Debates, particularly in today’s 24-hour news environment, are not at the core arguments about each candidate’s public policy views. About 90 percent the the electorate has already chosen a candidate, and many watching the debate on television will be political junkies looking to cheer on their favorite. Romney and Obama are likely to stick to their talking points and break little new ground on policy.
But candidates can use debates to utter a new phrase or start a confrontation that changes the conversation around the campaign. Undecided voters who don’t closely follow politics right now are hearing that: 1.) Romney made a controversial remark about 47 percent of Americans not paying income taxes 2.) He is losing.
The debate gives Romney a chance to change that dynamic with a clever line attacking high unemployment under the president’s tenure or highlighting a remark Obama makes that might sound out of touch.

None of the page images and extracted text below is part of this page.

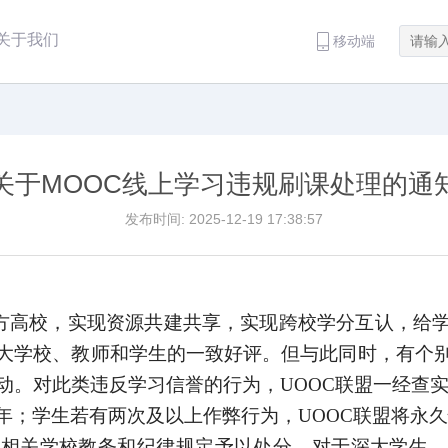
关于我们
移动端
关于MOOC线上学习违规刷课处理的通
发布时间: 2025-12-19 17:38:57
方高校，实现资源共建共享，实现跨校学分互认，给
大学校、教师和学生的一致好评。但与此同时，有个
动。对此类违反学习信誉的行为，
UOOC
联盟一经查
年；学生若有两次及以上作弊行为，
UOOC
联盟将永久
照相关学校教务和纪律规定予以处分。对于深大学生，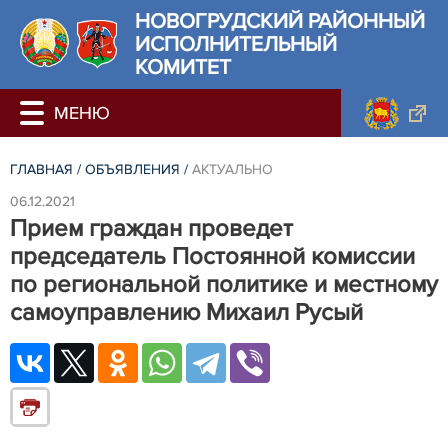
НОВОГРУДСКИЙ РАЙОННЫЙ
ИСПОЛНИТЕЛЬНЫЙ
КОМИТЕТ
ГЛАВНАЯ
/
ОБЪЯВЛЕНИЯ
/
АКТУАЛЬНО
06.12.2021
Прием граждан проведет
председатель Постоянной комиссии
по региональной политике и местному
самоуправлению Михаил Русый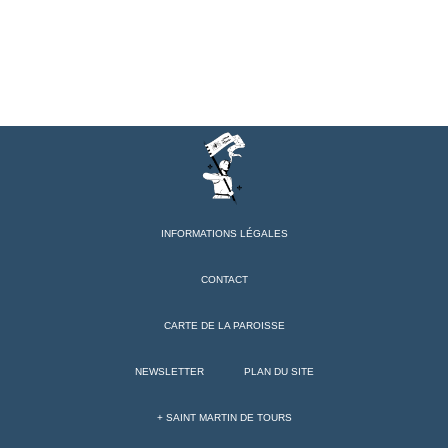
INFORMATIONS LÉGALES
CONTACT
CARTE DE LA PAROISSE
NEWSLETTER
PLAN DU SITE
+ SAINT MARTIN DE TOURS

One key “moment” in the debate could come to dominate coverage of it by the media. Undecided voters, many of whom aren’t likely to watch the entire debate, will only see a few lines from it that are shown on morning television news shows. But those few moments could shift the impressions of those undecided voters or people who have gotten behind Obama over the last month but are still conflicted and open to backing Romney.
In 2008, Obama, recognizing his main goal was akin to running out the clock in a basketball game, said little memorable in his three presidential debates against John McCain. He is likely to take the same approach this time.
Polls show a huge segment of the electorate views Romney as more concerned about the rich than the middle class, and the president will try to reinforce those ideas, highlighting the benefits upper-income people get from Romney’s tax proposals and how cuts in government spending proposed by Romney could eliminate funds for education and other popular causes. Obama also will emphasize the successes in foreign policy under his administration and cast Romney as ill-informed and inexperienced on those issues.
If this sounds familiar, it should. Obama’s speech at the Democratic National Convention also broke little new ground and that was intentional: the president is not taking a high-risk approach in this campaign, as he is the favorite.
Romney will take more risks. In the debates during the Republican primary process, Romney succeeded in not only effectively critiquing the records of some of his GOP opponents, but getting under their skin, leaving Rick Perry and Newt Gingrich in particular fuming at times.
Let’s be clear: Obama is a much more talented public speaker and debater than Perry, who struggled to recall his own positions at times. But as president for the last three years, Obama has rarely had someone directly, sharply and repeatedly criticize him as will happen in Wednesday’s debate. And Romney will be looking to blame Obama for everything bad that has happened over the last three years, particularly the sluggish economic recovery.
The president’s challenge will be to respond to Romney’s barbs in a way that is not, well, smug.
Hype aside, debates rarely determine who wins the election. Other than the 2000 election, when debates helped George W. Bush narrow Al Gore’s lead, it is hard to point to a recent campaign that turned on how the candidates performed in these sessions. But Romney has to hope he can make history starting on Wednesday.